Your task:
Your task is to work out how many lines in the data include the word "성장성과". Reply with the number alone.

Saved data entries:
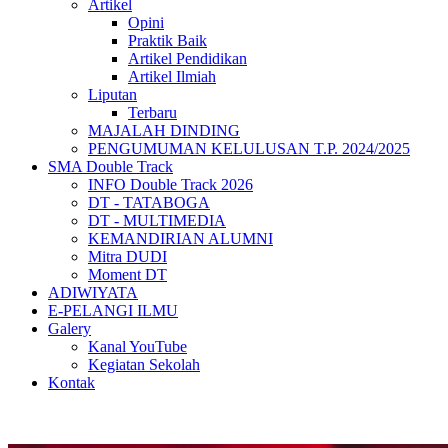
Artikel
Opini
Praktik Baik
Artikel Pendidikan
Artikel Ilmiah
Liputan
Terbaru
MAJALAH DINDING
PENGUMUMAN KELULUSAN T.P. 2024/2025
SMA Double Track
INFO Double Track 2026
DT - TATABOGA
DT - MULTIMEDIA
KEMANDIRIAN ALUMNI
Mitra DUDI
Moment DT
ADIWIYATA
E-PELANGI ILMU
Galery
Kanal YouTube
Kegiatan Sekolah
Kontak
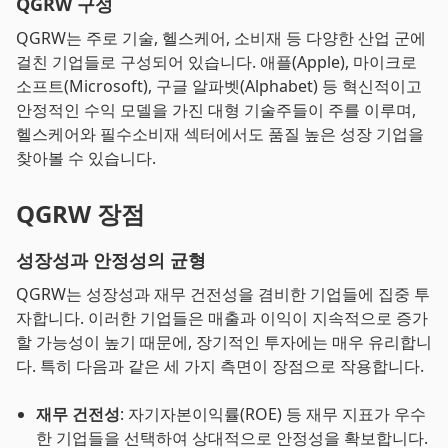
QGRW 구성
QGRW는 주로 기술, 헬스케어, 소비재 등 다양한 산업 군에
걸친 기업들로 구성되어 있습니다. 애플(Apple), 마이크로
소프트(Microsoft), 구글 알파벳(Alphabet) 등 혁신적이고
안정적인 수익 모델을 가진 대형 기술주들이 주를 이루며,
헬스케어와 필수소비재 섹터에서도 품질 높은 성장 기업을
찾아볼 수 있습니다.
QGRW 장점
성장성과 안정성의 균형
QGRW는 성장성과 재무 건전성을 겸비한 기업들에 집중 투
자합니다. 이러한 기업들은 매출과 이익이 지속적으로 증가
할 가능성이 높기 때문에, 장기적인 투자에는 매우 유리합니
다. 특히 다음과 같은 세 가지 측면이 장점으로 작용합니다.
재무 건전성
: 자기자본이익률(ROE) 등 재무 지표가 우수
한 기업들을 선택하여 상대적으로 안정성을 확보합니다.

* * *

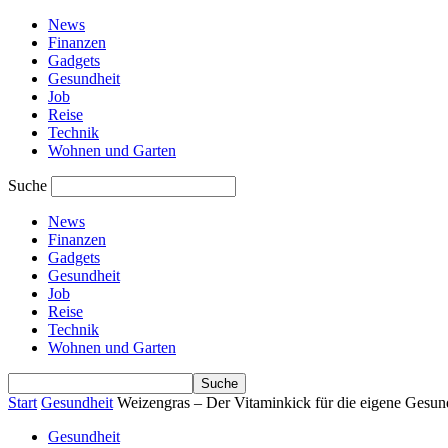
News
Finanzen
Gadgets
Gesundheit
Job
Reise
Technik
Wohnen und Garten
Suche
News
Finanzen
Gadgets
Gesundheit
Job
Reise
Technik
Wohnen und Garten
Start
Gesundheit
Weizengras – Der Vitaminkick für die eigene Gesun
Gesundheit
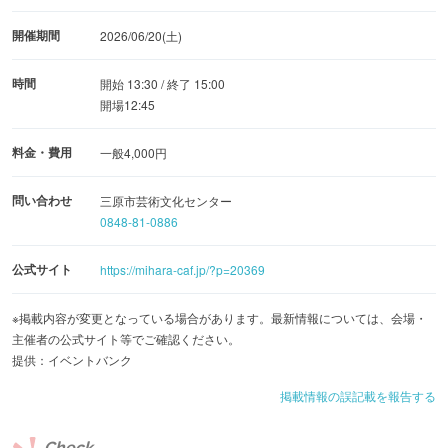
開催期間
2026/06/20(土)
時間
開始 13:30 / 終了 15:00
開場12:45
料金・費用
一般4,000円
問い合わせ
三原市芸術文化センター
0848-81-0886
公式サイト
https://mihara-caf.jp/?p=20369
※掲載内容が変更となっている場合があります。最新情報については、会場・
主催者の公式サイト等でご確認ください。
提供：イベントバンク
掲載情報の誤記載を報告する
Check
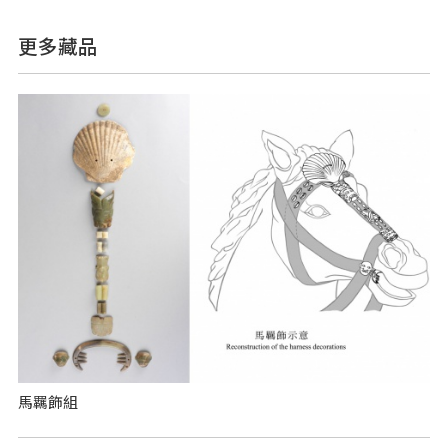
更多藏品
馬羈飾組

---

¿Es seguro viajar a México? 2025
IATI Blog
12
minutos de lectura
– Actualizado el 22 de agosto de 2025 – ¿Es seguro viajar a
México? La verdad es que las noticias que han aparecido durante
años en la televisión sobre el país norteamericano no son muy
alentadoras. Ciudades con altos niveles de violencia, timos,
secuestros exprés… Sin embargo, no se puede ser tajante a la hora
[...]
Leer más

Task answer:
2